Problem statement: In the records below, locate the line containing "herbeizuführen. Einem russischen", then output that line and all later lines exactly, through the last one.

============

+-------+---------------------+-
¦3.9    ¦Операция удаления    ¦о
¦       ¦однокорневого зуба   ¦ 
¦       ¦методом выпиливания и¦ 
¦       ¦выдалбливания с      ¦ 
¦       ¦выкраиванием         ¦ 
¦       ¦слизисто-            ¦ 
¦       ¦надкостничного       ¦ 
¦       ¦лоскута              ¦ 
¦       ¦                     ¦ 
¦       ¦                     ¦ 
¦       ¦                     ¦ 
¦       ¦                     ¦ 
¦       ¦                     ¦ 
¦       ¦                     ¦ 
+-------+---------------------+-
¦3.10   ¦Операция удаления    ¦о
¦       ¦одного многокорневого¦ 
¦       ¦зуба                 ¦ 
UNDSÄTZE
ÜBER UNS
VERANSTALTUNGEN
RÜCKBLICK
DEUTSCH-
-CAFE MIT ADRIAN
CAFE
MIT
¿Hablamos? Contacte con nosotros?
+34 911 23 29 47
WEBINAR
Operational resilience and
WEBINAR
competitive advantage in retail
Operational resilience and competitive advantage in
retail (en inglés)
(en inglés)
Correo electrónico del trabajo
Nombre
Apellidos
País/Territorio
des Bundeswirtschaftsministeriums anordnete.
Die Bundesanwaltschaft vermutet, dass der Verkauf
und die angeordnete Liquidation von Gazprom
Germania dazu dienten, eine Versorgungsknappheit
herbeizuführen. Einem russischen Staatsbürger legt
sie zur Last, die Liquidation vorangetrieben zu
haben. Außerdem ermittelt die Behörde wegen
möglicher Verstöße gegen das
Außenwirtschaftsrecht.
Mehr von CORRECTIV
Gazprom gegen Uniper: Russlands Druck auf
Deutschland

============

Written response:
herbeizuführen. Einem russischen Staatsbürger legt
sie zur Last, die Liquidation vorangetrieben zu
haben. Außerdem ermittelt die Behörde wegen
möglicher Verstöße gegen das
Außenwirtschaftsrecht.
Mehr von CORRECTIV
Gazprom gegen Uniper: Russlands Druck auf
Deutschland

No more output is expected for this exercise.